Aslında dış yorumlarda belirtildiği gibi fare-insan ilişkisi tiksinti üzerinde değildir. Bana göre daha çok çaresiz ve güçsüzlük üzerinde kurgulanmıştır. O yıllara göre cesur sayılacak ırk ayrımına vurgu yapılması, siyahi karakterin bundan dolayı dışlandığı ve nerdesye ana karakterlerden birisi olarak kurgulanması da bu düşünceye temel olmaktadır. Kadın dahil hepsinin ekonomik veya toplumsal hayalleri var. İsimsiz kadın nasıl yıldız olmak istediği ve bu çiftlikte takılıp kaldığı evliliği sorguladığı anlatımı yine Lennie’nin hayali kadar sorunlu. Karakterlerin tümünün yoğun bir yalnızlık ve toplumdan dışlanma içerisinde olduğu, kesinlikle yine hiçbirinin geleceğe güvenle bakmadığını görürüz.
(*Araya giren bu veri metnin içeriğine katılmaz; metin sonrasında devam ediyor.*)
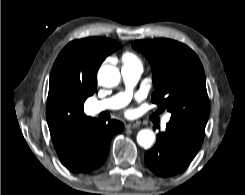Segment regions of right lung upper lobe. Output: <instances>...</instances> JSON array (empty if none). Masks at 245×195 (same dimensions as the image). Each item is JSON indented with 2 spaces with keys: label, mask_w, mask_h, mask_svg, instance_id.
I'll return each mask as SVG.
<instances>
[{
  "label": "right lung upper lobe",
  "mask_w": 245,
  "mask_h": 195,
  "mask_svg": "<svg viewBox=\"0 0 245 195\" xmlns=\"http://www.w3.org/2000/svg\"><path fill=\"white\" fill-rule=\"evenodd\" d=\"M116 40L89 37L71 41L58 55L50 75L46 118L59 157L69 154L95 118L84 114V102L97 87V71L118 50Z\"/></svg>",
  "instance_id": "cb5924a9"
}]
</instances>
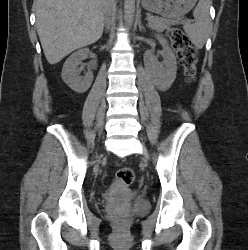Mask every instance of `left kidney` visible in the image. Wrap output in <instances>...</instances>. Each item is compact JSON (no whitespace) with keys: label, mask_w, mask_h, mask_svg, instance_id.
I'll return each mask as SVG.
<instances>
[{"label":"left kidney","mask_w":248,"mask_h":250,"mask_svg":"<svg viewBox=\"0 0 248 250\" xmlns=\"http://www.w3.org/2000/svg\"><path fill=\"white\" fill-rule=\"evenodd\" d=\"M157 40L163 47L164 66L159 65L153 72L154 84L159 89H167L171 86L176 77L177 61L174 52L168 45V42L161 35H156Z\"/></svg>","instance_id":"1"}]
</instances>
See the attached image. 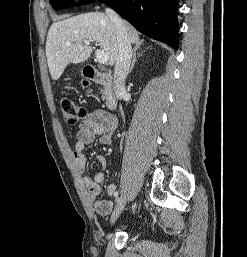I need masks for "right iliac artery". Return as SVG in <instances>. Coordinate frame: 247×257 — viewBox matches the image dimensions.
I'll return each instance as SVG.
<instances>
[{
	"instance_id": "82829eb1",
	"label": "right iliac artery",
	"mask_w": 247,
	"mask_h": 257,
	"mask_svg": "<svg viewBox=\"0 0 247 257\" xmlns=\"http://www.w3.org/2000/svg\"><path fill=\"white\" fill-rule=\"evenodd\" d=\"M116 197L118 196V192L116 193V195H115Z\"/></svg>"
}]
</instances>
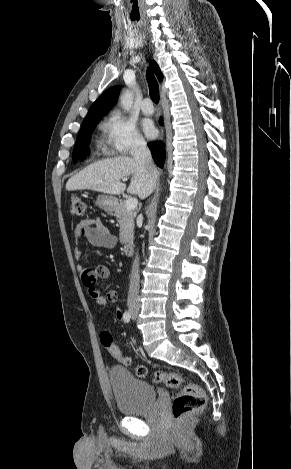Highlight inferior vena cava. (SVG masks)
<instances>
[{"instance_id":"1","label":"inferior vena cava","mask_w":291,"mask_h":469,"mask_svg":"<svg viewBox=\"0 0 291 469\" xmlns=\"http://www.w3.org/2000/svg\"><path fill=\"white\" fill-rule=\"evenodd\" d=\"M131 154L133 158L139 163L146 165L148 168L153 167L150 150L148 149L146 142L143 138L136 137L134 139V142L131 148ZM139 281H140V276H139V268H138V257L136 256L134 260L133 268H132L130 286H129V291H128L127 301H128L129 307L139 306V296H138Z\"/></svg>"}]
</instances>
Anlatı 3. tekil şahıs üzerinden, ama belirleyici bir anlatı oluşturmuyor. Belli bir karakterin bakış açısı anlatımı denilebilir. Bütün öykü geriye gidişlerle üç gün içerisinde geçiyor. Burada Ulysses akla geliyor.  5 Aralık 1937, The New York Times ile yaptığı söyleşide, “yaşlı köpek öldürülür” imgesi ile kendisi de bu tür çiftliklerde çalıştığını, novellanın bir nevi gerçek öykü olduğunu belirtmiştir.

Aslında, kimin söylediği bilinmeyen ama düşünce olarak kabul gören, “coğrafya kaderdir” belirlemesinin bizim Kürdistan’a uyarlaması gibi bir öykü, novella Fareler ve İnsanlar.

Not:

1- Tüm referanslar, Fareler ve İnsanların, Kürdçe, Türkçe, İspanyolca ve İngilizce çeşitli dönem baskılarından alınmıştır.
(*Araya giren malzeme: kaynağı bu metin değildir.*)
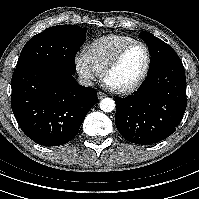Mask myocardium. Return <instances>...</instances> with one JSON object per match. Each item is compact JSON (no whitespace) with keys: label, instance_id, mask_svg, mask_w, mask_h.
I'll return each instance as SVG.
<instances>
[{"label":"myocardium","instance_id":"obj_1","mask_svg":"<svg viewBox=\"0 0 199 199\" xmlns=\"http://www.w3.org/2000/svg\"><path fill=\"white\" fill-rule=\"evenodd\" d=\"M135 45H141L146 51L147 62H146L145 68H144L142 74L139 76V78L132 84L124 86V87L109 86L116 93L126 94V93H131V92L137 90L144 83V81L146 80V78L148 77V74L150 72L151 65H152V53H151L149 46L142 41H133V42L125 45L124 47H122L117 52V54L113 57V59L105 66V68L103 69V72H102L103 80L104 81L106 80V76L120 64V62L122 61V59H123L124 55L127 53V51Z\"/></svg>","mask_w":199,"mask_h":199}]
</instances>
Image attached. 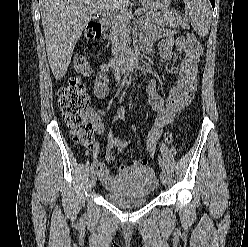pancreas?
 Masks as SVG:
<instances>
[{"label": "pancreas", "mask_w": 248, "mask_h": 247, "mask_svg": "<svg viewBox=\"0 0 248 247\" xmlns=\"http://www.w3.org/2000/svg\"><path fill=\"white\" fill-rule=\"evenodd\" d=\"M139 15H141L139 23L141 25H144L145 28L156 29L164 26L182 28L189 27L186 21L181 17H174L172 15L164 17L155 10L142 8L140 9ZM108 26L110 29V33L107 36V39L112 44V54L117 56L125 54L129 49L131 41V24L129 17L123 14L120 16L112 17L108 20Z\"/></svg>", "instance_id": "cf45deb5"}]
</instances>
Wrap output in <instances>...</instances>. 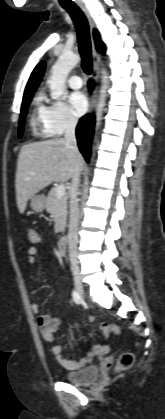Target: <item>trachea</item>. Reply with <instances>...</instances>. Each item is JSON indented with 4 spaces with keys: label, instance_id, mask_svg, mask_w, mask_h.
<instances>
[{
    "label": "trachea",
    "instance_id": "trachea-1",
    "mask_svg": "<svg viewBox=\"0 0 165 419\" xmlns=\"http://www.w3.org/2000/svg\"><path fill=\"white\" fill-rule=\"evenodd\" d=\"M70 14L77 31L79 51L82 58V68L86 74L92 72L91 43L89 35V25L82 10L74 6H63Z\"/></svg>",
    "mask_w": 165,
    "mask_h": 419
}]
</instances>
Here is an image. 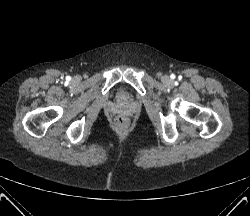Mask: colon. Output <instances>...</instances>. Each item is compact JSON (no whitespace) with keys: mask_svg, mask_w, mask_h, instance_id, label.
<instances>
[{"mask_svg":"<svg viewBox=\"0 0 250 216\" xmlns=\"http://www.w3.org/2000/svg\"><path fill=\"white\" fill-rule=\"evenodd\" d=\"M115 124H116L117 128L123 129V128L126 127V120H125L124 117L119 116V117L116 118Z\"/></svg>","mask_w":250,"mask_h":216,"instance_id":"obj_1","label":"colon"}]
</instances>
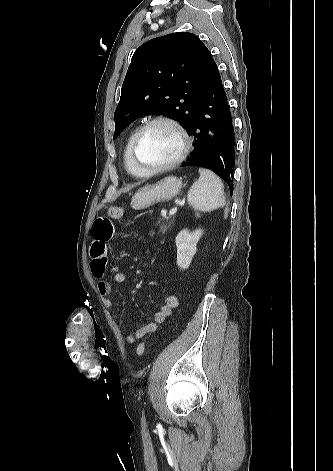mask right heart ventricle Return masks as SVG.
Masks as SVG:
<instances>
[{
    "label": "right heart ventricle",
    "mask_w": 333,
    "mask_h": 471,
    "mask_svg": "<svg viewBox=\"0 0 333 471\" xmlns=\"http://www.w3.org/2000/svg\"><path fill=\"white\" fill-rule=\"evenodd\" d=\"M138 131V127L132 129L130 133L127 136L124 149H123V163L126 171L131 174L132 176L135 177H144L146 175H143L133 164L132 158H131V145L132 141L134 139V136L136 132Z\"/></svg>",
    "instance_id": "obj_1"
}]
</instances>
2- Lacivert Dergisi, Mart-Nisan 2014, sayı 56 da: Fareler ve İnsanlar dosyası hazırlamıştır. Bu alanda yapılan en kapsamlı olan dosya da: Hasine Şen, Mürselin Kurt, Ayşe Ece, Efnan Dervişoğlu, Sofya Kurban, Şenel Bezci, Mehmet Fırat Pürselim, ve Raşel Rakella Asal’ın değerlendirmelri bulunmaktadır.

 

(Yazılar, yazarların görüşlerini yansıtmaktadır. Rûdaw Medya Grubu'nun kurumsal bakış açısıyla örtüşebilir ya da örtüşmeyebilir.)